When Dr. Adebiyi visited Einstein during the summer of 2010, the group began to formalize their collaboration by determining the focus and scope of a pilot study. They then received a GHC pilot grant to support their case-control project. Titled "The Feasibility of Population Level Epidemiological Research on Prostate Cancer in Ibadan, Nigeria," its aim is to assess knowledge, attitudes, and beliefs regarding participation in clinical studies.
University College Hospital, in Ibadan, Nigeria"We'll look at various aspects of conducting a large-scale study, including the feasibility to recruit appropriate numbers of prostate cancer patients and controls, collect and store specimens, and learn from recruitment and participation rates," noted Dr. Lounsbury.
"We're particularly grateful to our chairman, Dr. Thomas Rohan, who is a co-investigator in the study and has provided valuable input and guidance on how to conduct such feasibility studies," added Dr. Agalliu. "In addition to understanding treatment attitudes, we hope to get preliminary estimates of the prevalence of various risk factors and for family history of prostate cancer in Ibadan. These will help inform any future studies of similar scale that we may do in Nigeria."
Using the GHC pilot grant funding, Drs. Agalliu and Adedimeji traveled to Ibadan to oversee the start-up of the study and set up the protocol and procedures for recruitment of both prostate cancer patients and controls.

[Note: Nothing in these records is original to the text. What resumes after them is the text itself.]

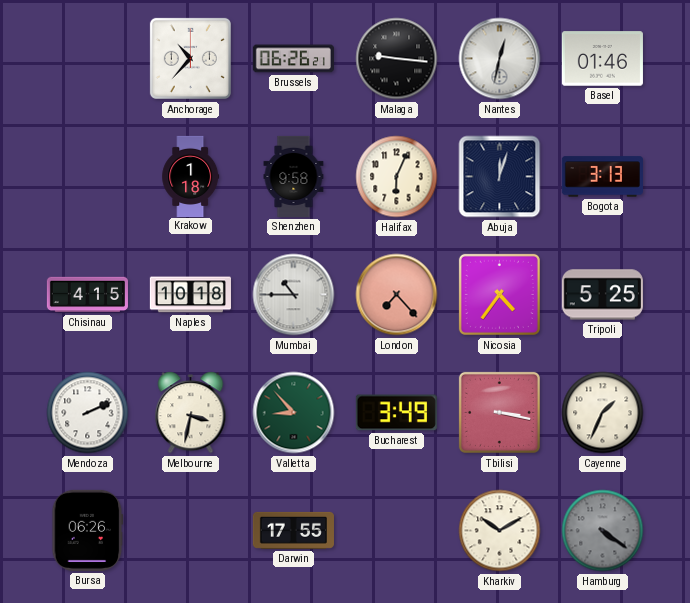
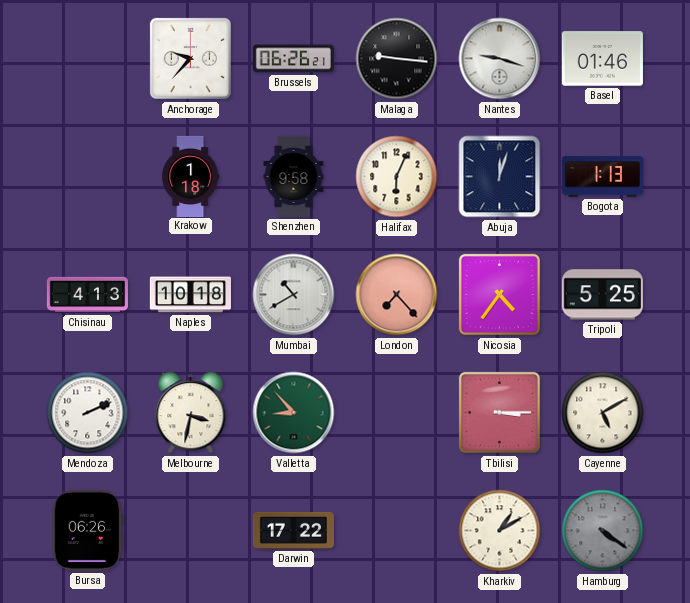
Anchorage: 10:37 -> 9:37
Nantes: 12:32 -> 9:18
Bogota: 3:13 -> 1:13
Chisinau: 4:15 -> 4:13
Mumbai: 10:45 -> 10:40
Bucharest: 3:49 -> none
Tbilisi: 3:17 -> 3:15
Cayenne: 1:34 -> 5:10
Darwin: 17:55 -> 17:22
Kharkiv: 10:10 -> 1:10
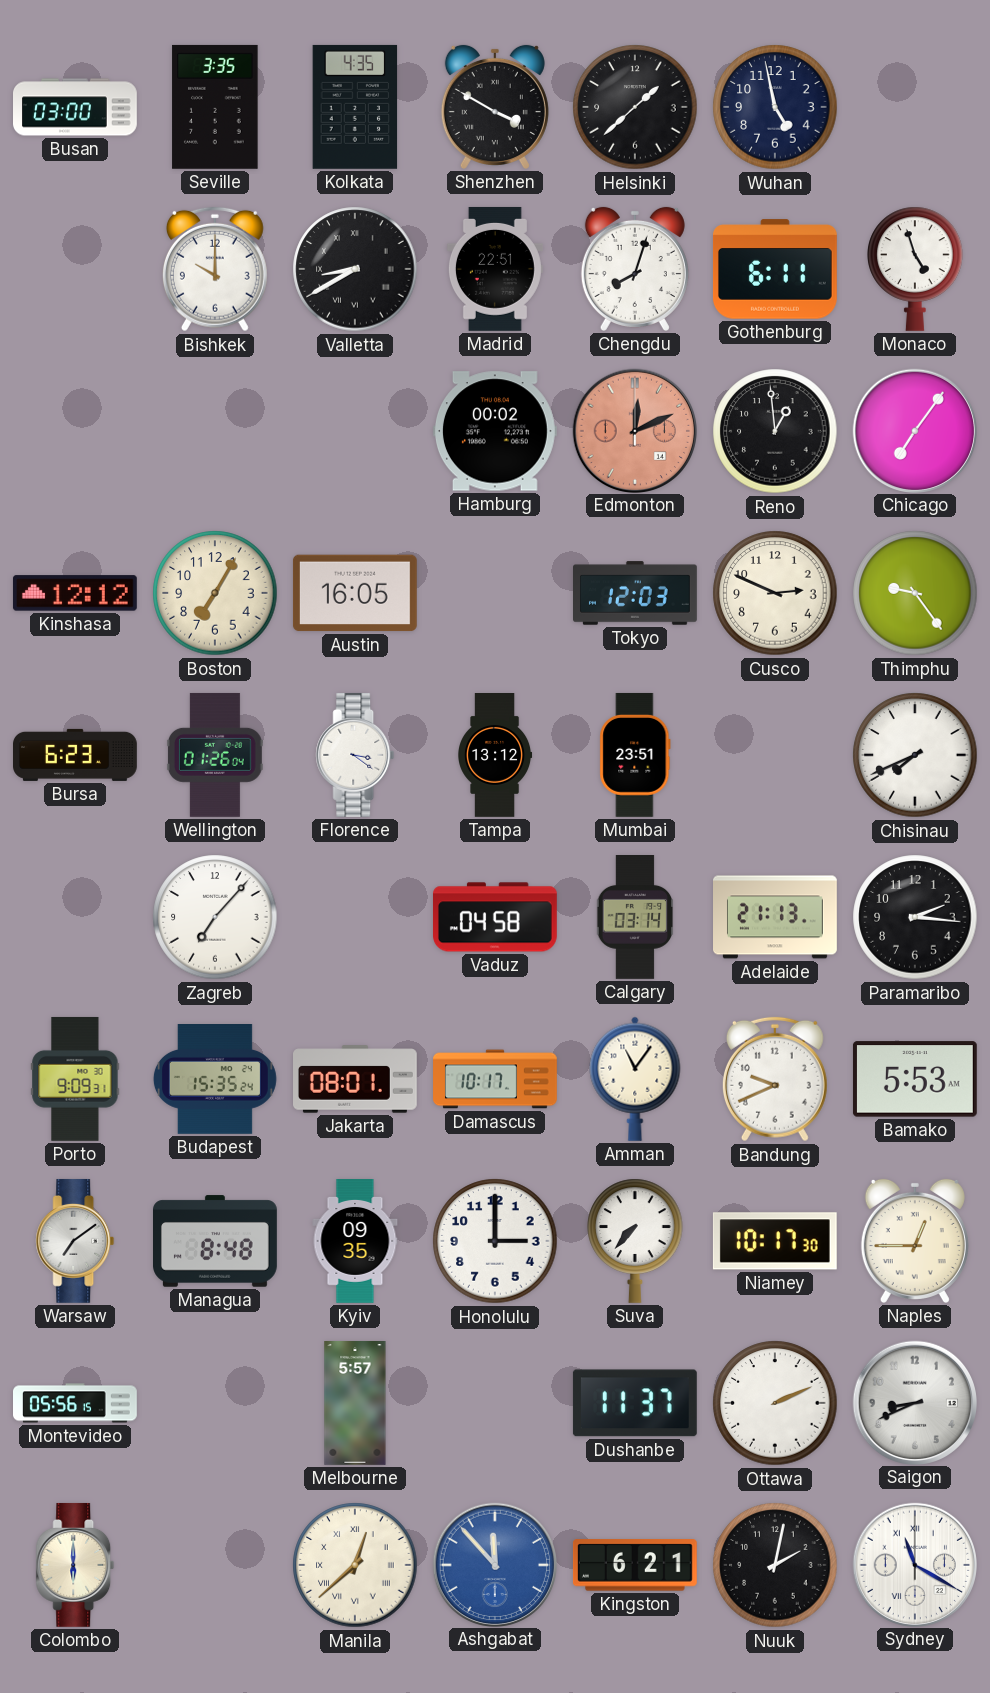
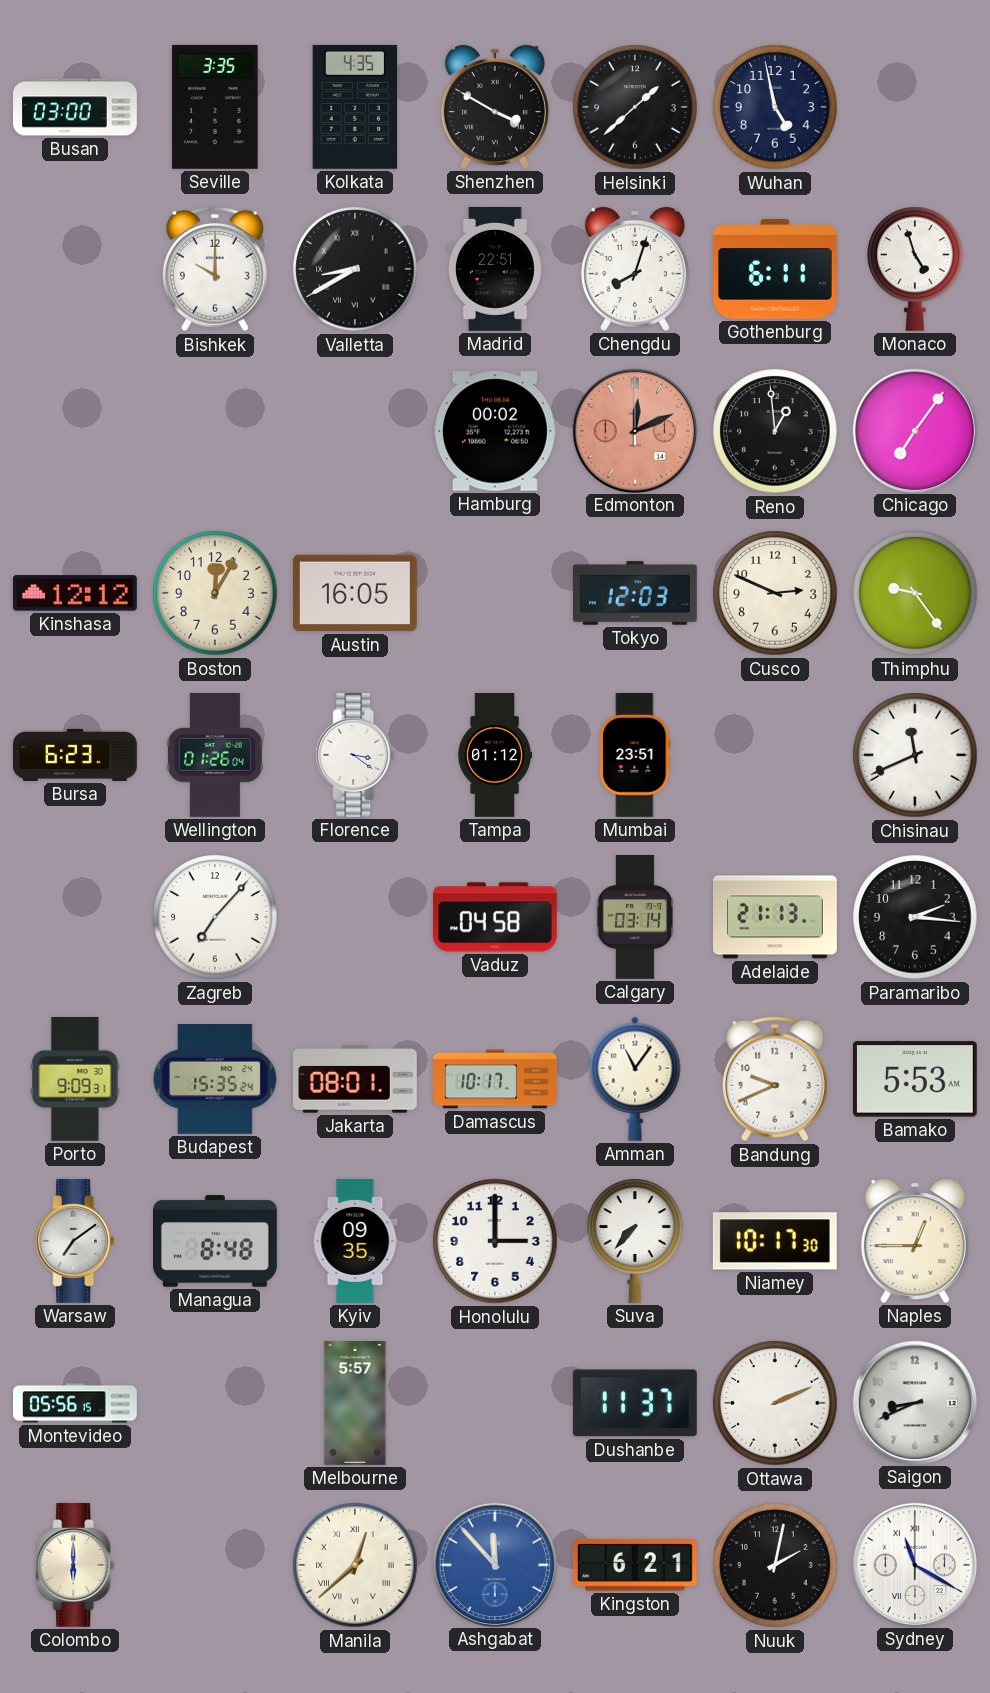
Boston: 7:05 -> 12:05
Tampa: 13:12 -> 01:12
Chisinau: 7:41 -> 11:41
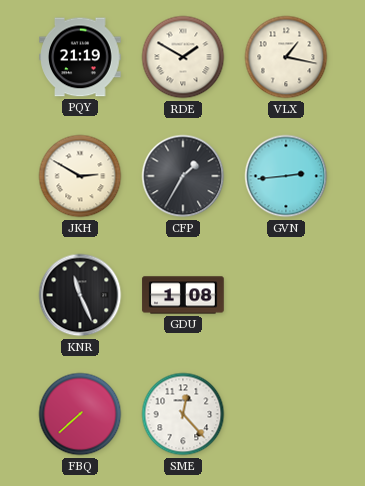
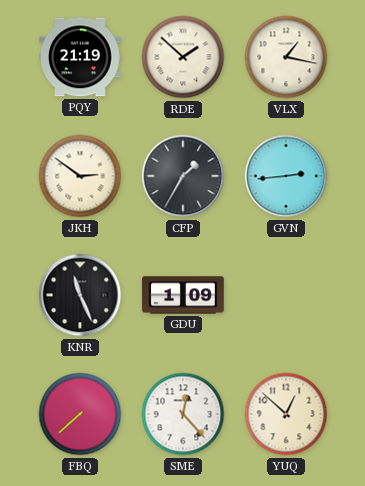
RDE: 1:50 -> 1:52
JKH: 2:50 -> 2:51
GDU: 1:08 -> 1:09
YUQ: none -> 12:52
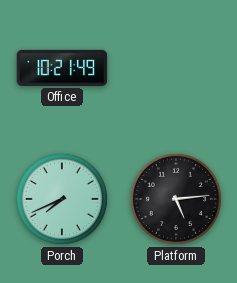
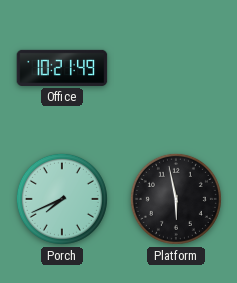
Platform: 5:14 -> 5:58
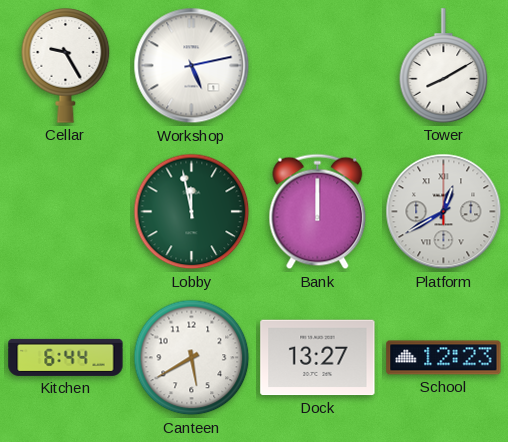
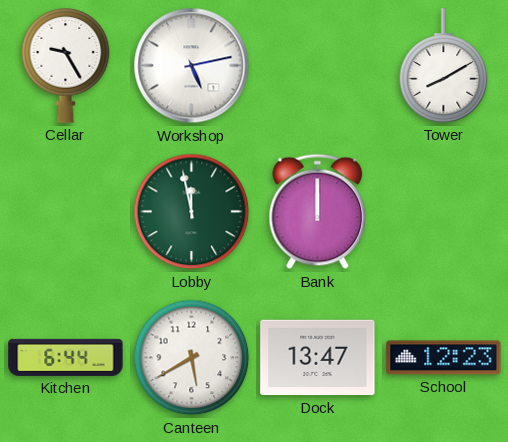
Platform: 12:40 -> none
Dock: 13:27 -> 13:47
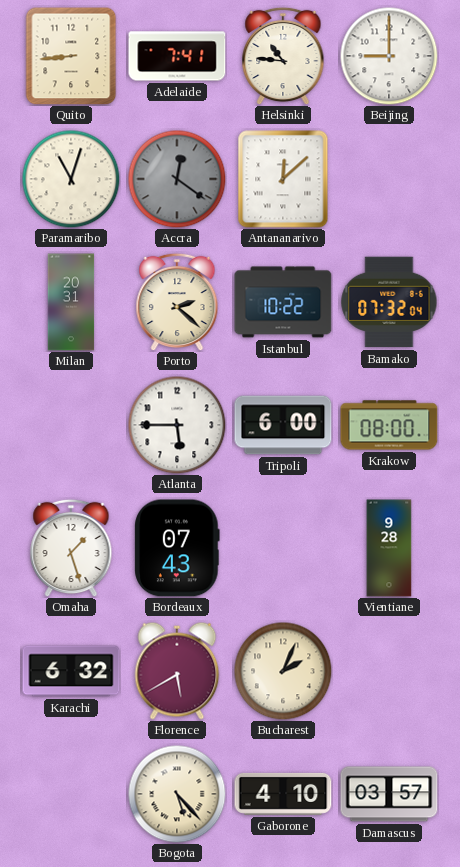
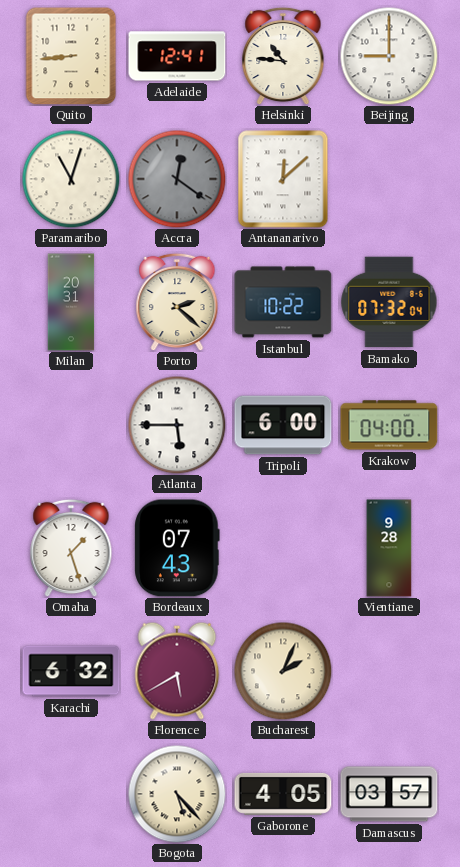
Adelaide: 7:41 -> 12:41
Krakow: 08:00 -> 04:00
Gaborone: 4:10 -> 4:05
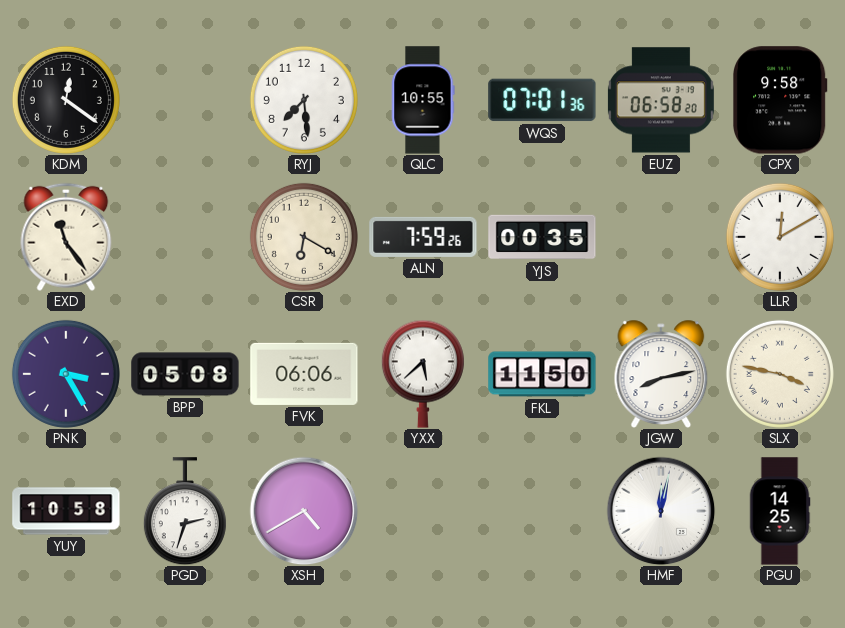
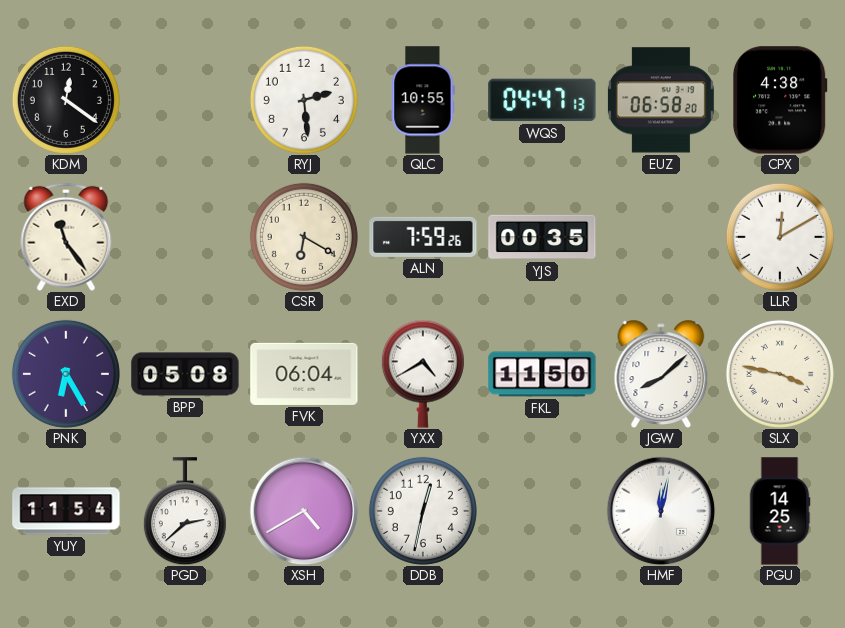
RYJ: 7:29 -> 2:29
WQS: 07:01 -> 04:47
CPX: 9:58 -> 4:38
PNK: 3:25 -> 6:25
FVK: 06:06 -> 06:04
YXX: 5:38 -> 4:40
JGW: 8:13 -> 8:08
YUY: 10:58 -> 11:54
PGD: 2:33 -> 2:38
DDB: none -> 12:32
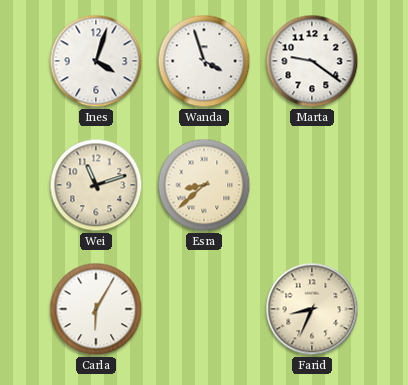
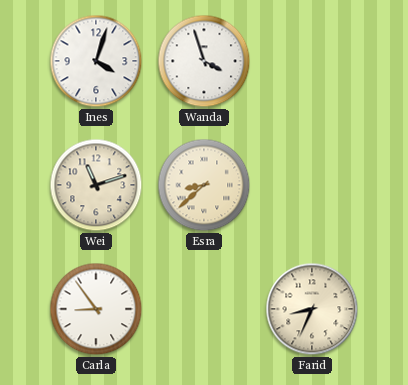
Marta: 9:21 -> none
Carla: 6:05 -> 8:54
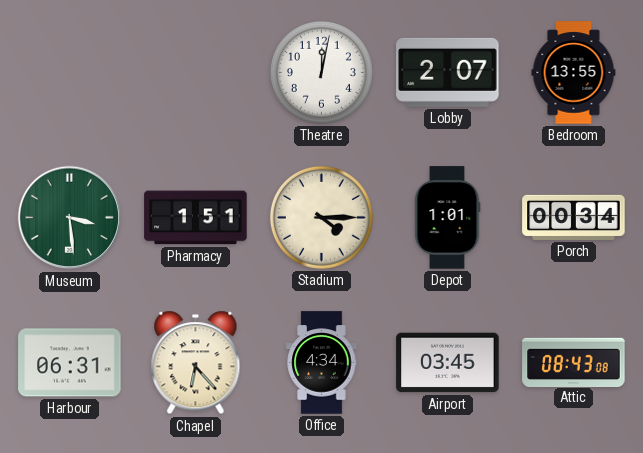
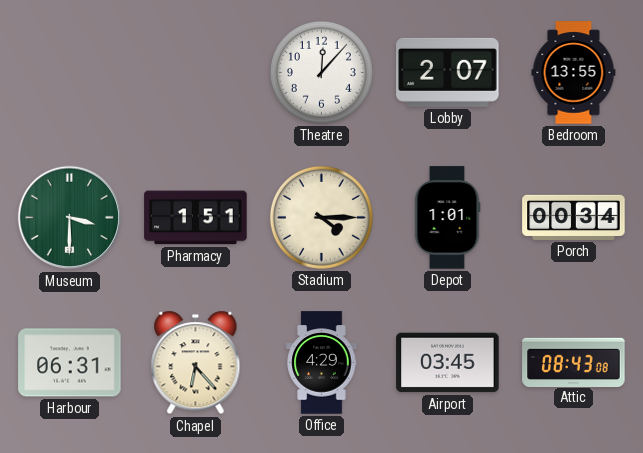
Theatre: 12:02 -> 12:07
Museum: 3:29 -> 3:30
Office: 4:34 -> 4:29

"The current study explores feasibility and is focused on individuals who already have a certain form of cancer," explained Dr. Adedimeji. "We also need to look at those who will develop cancer and those who have it but don't know."
To further the capabilities and direction of their studies, the Einstein-UCH team recently joined the University of Pennsylvania Consortium run by Dr. Timothy Rebbeck, a collaborative of approximately eight sites in the United States and South and East Africa aimed at better understanding prostate cancer incidence, mortality, and prevention among men of African descent.
"We're grateful to be invited into this large prostate cancer consortium," said Dr. Agalliu. "We hope our involvement will allow us to build upon our current work. We're particularly interested in information that can help address the question of whether there may be a genetic link relevant to the high incidence and mortality from prostate cancer in both African-American and African men."
He continued, "The disparity we see in the United States could be genetic or environmental, or it could be related to access to healthcare. We hope to garner further information about prostate cancer markers that can help answer this question."
Through their efforts in Nigeria thus far, the Einstein trio note that there is a wealth of lessons to be learned. "This initial study can help build capacity in Nigeria for future studies, not just in prostate cancer, but in other cancers and other diseases, as well," said Dr. Agalliu. "We're setting up logistics that will support a multitude of large-scale studies in Nigeria."
Dr. Adedimeji agreed, adding, "There is a lot to learn here in terms of dealing with global public health issues. With so much of global health resources supporting the fight against HIV/AIDS, many non-communicable diseases have increased greatly. Now is the time to educate ourselves and to work to reduce the cases of diseases like prostate cancer."
"The world is getting smaller very fast," said Dr. Lounsbury. "Problems in Nigeria are problems for us in the United States, and vice versa. Collaborations such as this are opportunities to exchange information and learn what is working as well as what the challenges are."
He continued, "Working with a different culture helps you to see possibilities faster and quicker because you are getting input from people who are in a different place traditionally and socially. It allows for innovative solutions to our shared problems."